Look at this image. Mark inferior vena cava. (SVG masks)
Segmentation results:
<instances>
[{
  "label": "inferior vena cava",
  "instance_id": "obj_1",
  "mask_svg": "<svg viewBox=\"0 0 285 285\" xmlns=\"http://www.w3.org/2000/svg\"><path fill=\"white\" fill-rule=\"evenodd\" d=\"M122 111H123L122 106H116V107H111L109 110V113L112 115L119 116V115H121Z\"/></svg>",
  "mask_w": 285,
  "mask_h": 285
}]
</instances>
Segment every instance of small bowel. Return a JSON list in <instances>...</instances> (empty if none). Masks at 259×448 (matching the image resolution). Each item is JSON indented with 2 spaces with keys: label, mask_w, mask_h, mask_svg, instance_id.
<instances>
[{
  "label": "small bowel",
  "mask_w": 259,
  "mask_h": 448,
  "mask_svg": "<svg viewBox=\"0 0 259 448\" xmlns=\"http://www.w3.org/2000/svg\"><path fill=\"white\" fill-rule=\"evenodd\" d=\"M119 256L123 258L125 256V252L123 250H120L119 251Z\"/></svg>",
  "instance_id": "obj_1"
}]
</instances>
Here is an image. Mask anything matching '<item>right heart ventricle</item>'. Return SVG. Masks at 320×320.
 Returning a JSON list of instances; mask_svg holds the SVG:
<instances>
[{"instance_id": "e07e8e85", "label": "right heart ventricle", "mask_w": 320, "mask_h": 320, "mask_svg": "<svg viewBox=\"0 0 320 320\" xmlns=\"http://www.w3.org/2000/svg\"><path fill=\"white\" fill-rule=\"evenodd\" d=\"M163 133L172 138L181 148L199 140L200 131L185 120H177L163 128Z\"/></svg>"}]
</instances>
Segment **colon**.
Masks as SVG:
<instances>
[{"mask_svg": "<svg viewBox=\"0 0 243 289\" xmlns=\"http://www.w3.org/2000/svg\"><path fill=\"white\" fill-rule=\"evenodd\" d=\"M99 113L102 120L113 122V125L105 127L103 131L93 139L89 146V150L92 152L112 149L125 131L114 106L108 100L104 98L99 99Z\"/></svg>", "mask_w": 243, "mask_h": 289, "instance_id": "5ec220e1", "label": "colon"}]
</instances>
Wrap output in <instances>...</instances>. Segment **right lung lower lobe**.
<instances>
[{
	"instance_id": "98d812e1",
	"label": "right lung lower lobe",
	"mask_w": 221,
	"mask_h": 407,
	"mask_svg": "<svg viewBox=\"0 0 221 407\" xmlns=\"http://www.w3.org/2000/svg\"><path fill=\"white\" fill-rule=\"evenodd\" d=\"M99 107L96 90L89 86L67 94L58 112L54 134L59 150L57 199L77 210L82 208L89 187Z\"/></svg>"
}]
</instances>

_ _ _ _

- _WORK TASK_
All of the material above needs to be transcribed verbatim.

- _ANSWER SECTION_
Look at this image. Mark inferior vena cava. (SVG masks)
Segmentation results:
<instances>
[{
  "label": "inferior vena cava",
  "instance_id": "obj_1",
  "mask_svg": "<svg viewBox=\"0 0 285 285\" xmlns=\"http://www.w3.org/2000/svg\"><path fill=\"white\" fill-rule=\"evenodd\" d=\"M122 111H123L122 106H116V107H111L109 110V113L112 115L119 116V115H121Z\"/></svg>",
  "mask_w": 285,
  "mask_h": 285
}]
</instances>
Segment every instance of small bowel. Return a JSON list in <instances>...</instances> (empty if none). Masks at 259×448 (matching the image resolution). Each item is JSON indented with 2 spaces with keys: label, mask_w, mask_h, mask_svg, instance_id.
<instances>
[{
  "label": "small bowel",
  "mask_w": 259,
  "mask_h": 448,
  "mask_svg": "<svg viewBox=\"0 0 259 448\" xmlns=\"http://www.w3.org/2000/svg\"><path fill=\"white\" fill-rule=\"evenodd\" d=\"M119 256L123 258L125 256V252L123 250H120L119 251Z\"/></svg>",
  "instance_id": "obj_1"
}]
</instances>
Here is an image. Mask anything matching '<item>right heart ventricle</item>'. Return SVG. Masks at 320×320.
 Returning a JSON list of instances; mask_svg holds the SVG:
<instances>
[{"instance_id": "e07e8e85", "label": "right heart ventricle", "mask_w": 320, "mask_h": 320, "mask_svg": "<svg viewBox=\"0 0 320 320\" xmlns=\"http://www.w3.org/2000/svg\"><path fill=\"white\" fill-rule=\"evenodd\" d=\"M163 133L172 138L181 148L199 140L200 131L185 120H177L163 128Z\"/></svg>"}]
</instances>
Segment **colon**.
Masks as SVG:
<instances>
[{"mask_svg": "<svg viewBox=\"0 0 243 289\" xmlns=\"http://www.w3.org/2000/svg\"><path fill=\"white\" fill-rule=\"evenodd\" d=\"M99 113L102 120L113 122V125L105 127L103 131L93 139L89 146V150L92 152L112 149L125 131L114 106L108 100L104 98L99 99Z\"/></svg>", "mask_w": 243, "mask_h": 289, "instance_id": "5ec220e1", "label": "colon"}]
</instances>
Wrap output in <instances>...</instances>. Segment **right lung lower lobe**.
<instances>
[{
	"instance_id": "98d812e1",
	"label": "right lung lower lobe",
	"mask_w": 221,
	"mask_h": 407,
	"mask_svg": "<svg viewBox=\"0 0 221 407\" xmlns=\"http://www.w3.org/2000/svg\"><path fill=\"white\" fill-rule=\"evenodd\" d=\"M99 107L96 90L89 86L67 94L58 112L54 134L59 150L57 199L77 210L82 208L89 187Z\"/></svg>"
}]
</instances>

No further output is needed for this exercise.